The young woman had a slight bump at the back of her head but was otherwise unhurt. As Anson examined her, she kept repeating, “It’s gone now. It was here, but it’s gone.” There was no longer any fear in her voice, however—just a confused kind of wonder. Anson instructed Mary Lansdowne to find suitable places of rest for the two women. Then he took Richardson aside.
“I need your assistance. Some good may yet come out of your return to this house.”
Anson briefly explained the situation that awaited in the parlour. The Southerner took the news without interest; the words hardly seemed to reach him. He was no more substantial than the long shadow he cast. But he nodded gravely once Anson had finished.
From downstairs came a mournful howling. Thomas Lansdowne’s dog, Anson supposed. Somehow the creature’s misery affected him as deeply as the human suffering around him.
“Meet me in the parlour,” he said and hurried off to get his bag.
Ten minutes later, with Thomas Lansdowne shirtless and laid out on the dining room table, Anson carefully examined the wound. It was bad, high up in the shoulder, the humerus fractured. Anson removed what bone fragments he could, all the while desperately trying to convince himself that he could avoid amputation. It had been years since he’d performed one, and he hardly trusted himself even to make the correct diagnosis, let alone to carry out the surgery. Circumstances were decidedly against him.
Thomas Lansdowne’s dog continued to howl outside, as if about to crash through the window at any moment, and the sound, along with the smell of chlorophorm, to which he was no longer so accustomed, had a powerful effect on Anson’s imagination. He kept looking at the long, thin fingers of Ambrose Richardson, pressed, upon instruction, on the subclavian artery, and seeing instead the hand of Dare, as if it had reached out of the mud-clotted darkness to help as it had done so many times before. But Anson knew his current assistant had once been his enemy on those distant battlegrounds and knew, moreover, that this same long-grieving man had endured the loss of his own left arm. The conjunction of images and memories worked against Anson’s concentration as much as the strange mixture of fatigue and exhilaration had focused it in the past.

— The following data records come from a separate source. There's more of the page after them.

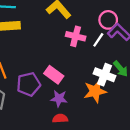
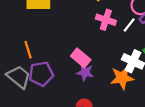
purple pentagon: (29, 84) -> (41, 74), moved
purple star: (59, 98) -> (85, 72), moved

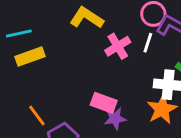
pink cross: (106, 20) -> (118, 46), turned -30

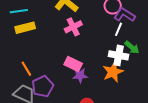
white line: (148, 43) -> (119, 29), moved
pink cross: (118, 46) -> (73, 27), moved

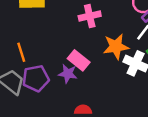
orange star: (113, 72) -> (116, 47), moved
purple star: (80, 75) -> (68, 74), moved

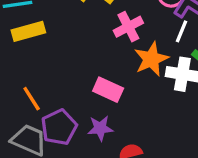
pink cross: (90, 16) -> (128, 27), moved
purple star: (68, 74) -> (100, 128), moved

As if guided, he searched rapidly through the gore and shadows… there was something he’d seen in… what was it?… an amputation at the shoulder joint had not proved necessary because enough of the upper humerus remained intact. He asked for the light to be brought closer.
Mary Lansdowne lowered the taper over the wound. Good woman, she had recovered her senses and could now be depended upon. Anson felt encouraged. He let his thoughts remain in the past, in a barnyard open to the elements and crowded with wounded. A senior surgeon, a very experienced man who wasted no energy on saving limbs, had surprisingly saved a young soldier’s arm in just such a case as this, by…
Anson peered at the bloodied gash as if he could see through it. What was it that man had done? He had made an incision… yes… and extracted the splintered head of the humerus. If there was enough upper bone… Anson probed with his fingers. The breathing of his assistants faded into the dog’s howls, then even the howls diminished. Anson picked up his knife.
“Wipe, please,” he said.
Mary Lansdowne quickly mopped the sweat from his brow.
Anson’s hand was firm as he made the incision, firm as he removed the head of the humerus, firm as he sewed the wound shut and positioned the arm upwards, indicating to Mary Lansdowne how a sling would be required to keep the bone as high as possible. Only when Anson stepped away from the table and the lived years rushed together into the strange, living present, and the voices of the wounded were replaced with other voices at the dining room door, did his whole body go so limp that he almost lost his balance. He found a chair and gingerly lowered himself into it. His lower back ached and his hands were weak. He let his eyelids fall.